**WHAT IS EXPECTED:** For the entries that follow, say how many lines hold the string "KEGIATAN", with nothing else in the reply.

**EXERCISE DATA:**
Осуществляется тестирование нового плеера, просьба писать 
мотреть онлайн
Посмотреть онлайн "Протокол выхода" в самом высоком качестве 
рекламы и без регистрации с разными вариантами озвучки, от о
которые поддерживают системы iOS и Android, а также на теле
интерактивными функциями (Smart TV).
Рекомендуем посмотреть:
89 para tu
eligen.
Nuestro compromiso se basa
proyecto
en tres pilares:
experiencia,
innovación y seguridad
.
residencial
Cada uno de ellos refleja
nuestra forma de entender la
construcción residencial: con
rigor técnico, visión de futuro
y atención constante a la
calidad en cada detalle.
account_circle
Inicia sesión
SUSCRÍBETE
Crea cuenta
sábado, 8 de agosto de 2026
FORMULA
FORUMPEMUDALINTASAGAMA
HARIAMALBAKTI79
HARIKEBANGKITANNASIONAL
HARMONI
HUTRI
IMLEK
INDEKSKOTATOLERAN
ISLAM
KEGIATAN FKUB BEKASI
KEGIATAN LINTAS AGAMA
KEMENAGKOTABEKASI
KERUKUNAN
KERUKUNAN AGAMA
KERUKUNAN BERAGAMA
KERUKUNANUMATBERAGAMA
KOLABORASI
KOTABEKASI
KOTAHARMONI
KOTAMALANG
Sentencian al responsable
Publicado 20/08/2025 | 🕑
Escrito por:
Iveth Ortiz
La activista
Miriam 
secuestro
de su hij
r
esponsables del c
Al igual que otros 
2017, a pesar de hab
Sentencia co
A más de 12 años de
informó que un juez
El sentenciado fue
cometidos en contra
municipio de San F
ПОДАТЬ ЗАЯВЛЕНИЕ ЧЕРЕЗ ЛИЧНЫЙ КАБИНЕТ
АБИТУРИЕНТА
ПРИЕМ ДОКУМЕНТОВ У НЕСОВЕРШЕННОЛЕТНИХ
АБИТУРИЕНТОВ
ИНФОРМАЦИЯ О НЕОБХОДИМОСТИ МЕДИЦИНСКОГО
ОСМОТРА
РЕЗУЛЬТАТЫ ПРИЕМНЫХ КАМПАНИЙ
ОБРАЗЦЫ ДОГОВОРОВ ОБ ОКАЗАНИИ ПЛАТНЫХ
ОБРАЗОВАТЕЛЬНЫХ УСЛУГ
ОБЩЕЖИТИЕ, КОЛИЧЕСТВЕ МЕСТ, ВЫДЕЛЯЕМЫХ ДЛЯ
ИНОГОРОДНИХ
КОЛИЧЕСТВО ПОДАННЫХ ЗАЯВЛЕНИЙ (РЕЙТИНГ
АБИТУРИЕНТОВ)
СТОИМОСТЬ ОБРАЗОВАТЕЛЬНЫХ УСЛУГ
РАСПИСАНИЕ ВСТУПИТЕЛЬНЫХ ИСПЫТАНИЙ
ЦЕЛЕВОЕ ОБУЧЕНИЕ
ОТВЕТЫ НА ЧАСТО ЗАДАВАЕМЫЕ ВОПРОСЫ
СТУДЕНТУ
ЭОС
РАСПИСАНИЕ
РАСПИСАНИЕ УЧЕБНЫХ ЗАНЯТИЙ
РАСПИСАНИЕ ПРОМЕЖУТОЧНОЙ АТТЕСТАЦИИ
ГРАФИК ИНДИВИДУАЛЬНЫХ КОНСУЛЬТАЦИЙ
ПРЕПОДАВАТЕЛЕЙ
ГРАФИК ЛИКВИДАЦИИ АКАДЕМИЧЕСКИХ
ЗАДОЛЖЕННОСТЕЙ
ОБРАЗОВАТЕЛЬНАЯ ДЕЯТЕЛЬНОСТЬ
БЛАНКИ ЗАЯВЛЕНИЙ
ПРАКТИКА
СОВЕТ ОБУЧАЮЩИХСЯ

---

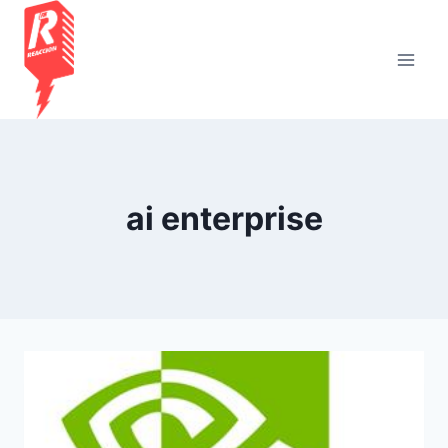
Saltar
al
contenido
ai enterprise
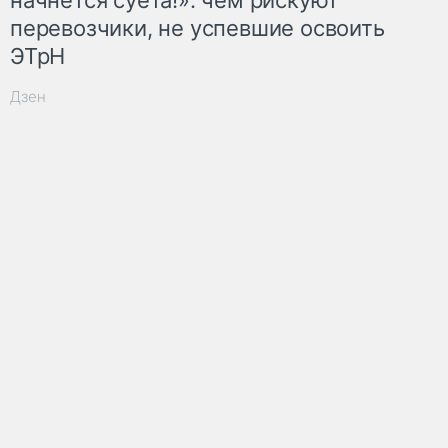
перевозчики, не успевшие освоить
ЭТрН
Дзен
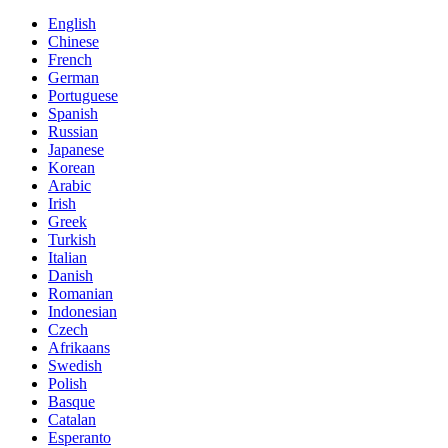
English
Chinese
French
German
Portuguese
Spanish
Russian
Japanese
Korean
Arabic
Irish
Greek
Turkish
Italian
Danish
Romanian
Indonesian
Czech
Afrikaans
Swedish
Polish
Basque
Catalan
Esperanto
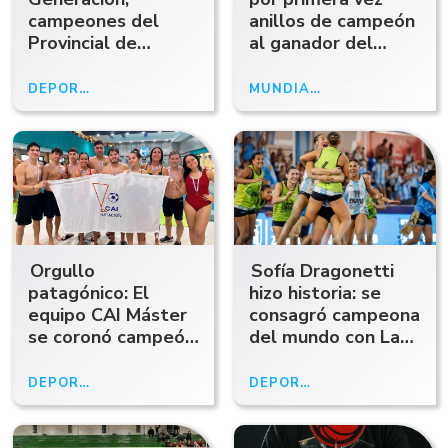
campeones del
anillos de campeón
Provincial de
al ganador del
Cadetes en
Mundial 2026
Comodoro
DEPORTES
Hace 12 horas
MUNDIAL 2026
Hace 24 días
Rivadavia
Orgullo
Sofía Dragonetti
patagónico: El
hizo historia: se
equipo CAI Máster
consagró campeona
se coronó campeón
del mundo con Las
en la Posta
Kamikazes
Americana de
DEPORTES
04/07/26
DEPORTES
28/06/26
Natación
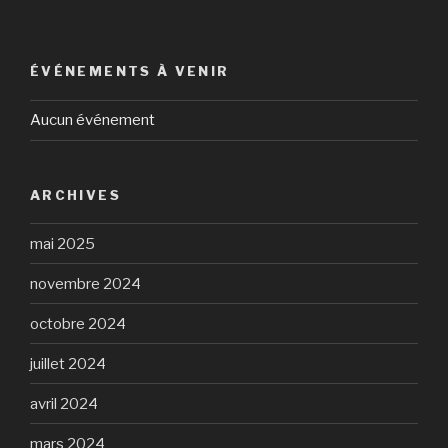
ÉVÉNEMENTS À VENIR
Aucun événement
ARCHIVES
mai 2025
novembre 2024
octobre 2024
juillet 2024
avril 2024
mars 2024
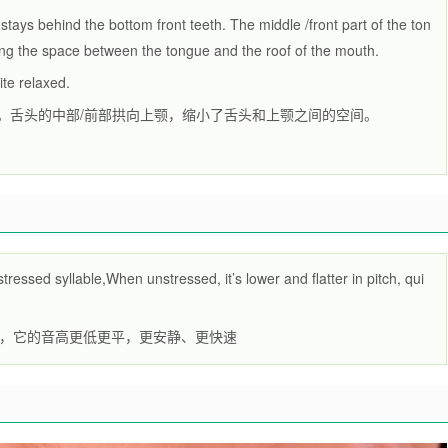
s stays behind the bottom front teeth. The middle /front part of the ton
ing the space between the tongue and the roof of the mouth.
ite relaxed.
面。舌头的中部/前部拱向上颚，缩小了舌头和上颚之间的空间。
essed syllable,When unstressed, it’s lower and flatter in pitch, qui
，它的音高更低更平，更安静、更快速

**SOLUTION TO THE EXERCISE:** 2